### TASK STATEMENT
Look through the records below, and whenever a line contains "para", copy it.

[Recorded data]
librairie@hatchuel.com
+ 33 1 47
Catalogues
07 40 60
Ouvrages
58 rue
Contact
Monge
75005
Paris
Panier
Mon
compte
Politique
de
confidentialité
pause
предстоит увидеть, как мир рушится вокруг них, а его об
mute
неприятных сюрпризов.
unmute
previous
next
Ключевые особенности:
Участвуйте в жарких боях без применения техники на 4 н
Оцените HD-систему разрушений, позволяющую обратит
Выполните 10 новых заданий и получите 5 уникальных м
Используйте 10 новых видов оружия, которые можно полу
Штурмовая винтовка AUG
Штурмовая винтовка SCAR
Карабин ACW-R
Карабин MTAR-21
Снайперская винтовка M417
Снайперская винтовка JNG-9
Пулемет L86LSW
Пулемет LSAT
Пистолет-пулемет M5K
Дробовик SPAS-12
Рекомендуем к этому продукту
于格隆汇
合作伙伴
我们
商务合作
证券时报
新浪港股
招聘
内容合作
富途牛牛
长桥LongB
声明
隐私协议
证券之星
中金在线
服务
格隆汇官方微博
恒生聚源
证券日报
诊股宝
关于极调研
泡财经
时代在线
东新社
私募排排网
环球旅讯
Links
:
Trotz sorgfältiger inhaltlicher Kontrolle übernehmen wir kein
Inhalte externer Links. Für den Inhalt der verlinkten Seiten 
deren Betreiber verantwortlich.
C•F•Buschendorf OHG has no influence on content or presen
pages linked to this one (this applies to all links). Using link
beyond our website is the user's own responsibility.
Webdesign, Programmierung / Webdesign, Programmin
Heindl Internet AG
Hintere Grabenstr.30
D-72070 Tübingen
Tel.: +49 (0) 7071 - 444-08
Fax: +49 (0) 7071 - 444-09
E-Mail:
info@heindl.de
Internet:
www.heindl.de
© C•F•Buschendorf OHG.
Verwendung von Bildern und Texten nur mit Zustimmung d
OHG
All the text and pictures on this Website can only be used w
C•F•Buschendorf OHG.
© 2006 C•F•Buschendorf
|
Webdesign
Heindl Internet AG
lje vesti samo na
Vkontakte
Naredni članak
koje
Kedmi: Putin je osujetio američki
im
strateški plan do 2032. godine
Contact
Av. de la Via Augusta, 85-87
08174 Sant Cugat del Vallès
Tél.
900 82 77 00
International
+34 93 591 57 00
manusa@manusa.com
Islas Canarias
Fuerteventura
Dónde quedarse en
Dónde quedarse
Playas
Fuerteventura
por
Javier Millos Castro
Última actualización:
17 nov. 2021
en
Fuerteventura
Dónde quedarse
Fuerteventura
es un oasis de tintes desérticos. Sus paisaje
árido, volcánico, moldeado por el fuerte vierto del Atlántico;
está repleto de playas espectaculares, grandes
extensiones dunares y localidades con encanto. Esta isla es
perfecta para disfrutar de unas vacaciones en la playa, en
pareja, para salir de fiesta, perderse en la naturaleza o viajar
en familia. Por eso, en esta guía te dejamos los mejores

### SOLUTION TO THE EXERCISE
perfecta para disfrutar de unas vacaciones en la playa, en
pareja, para salir de fiesta, perderse en la naturaleza o viajar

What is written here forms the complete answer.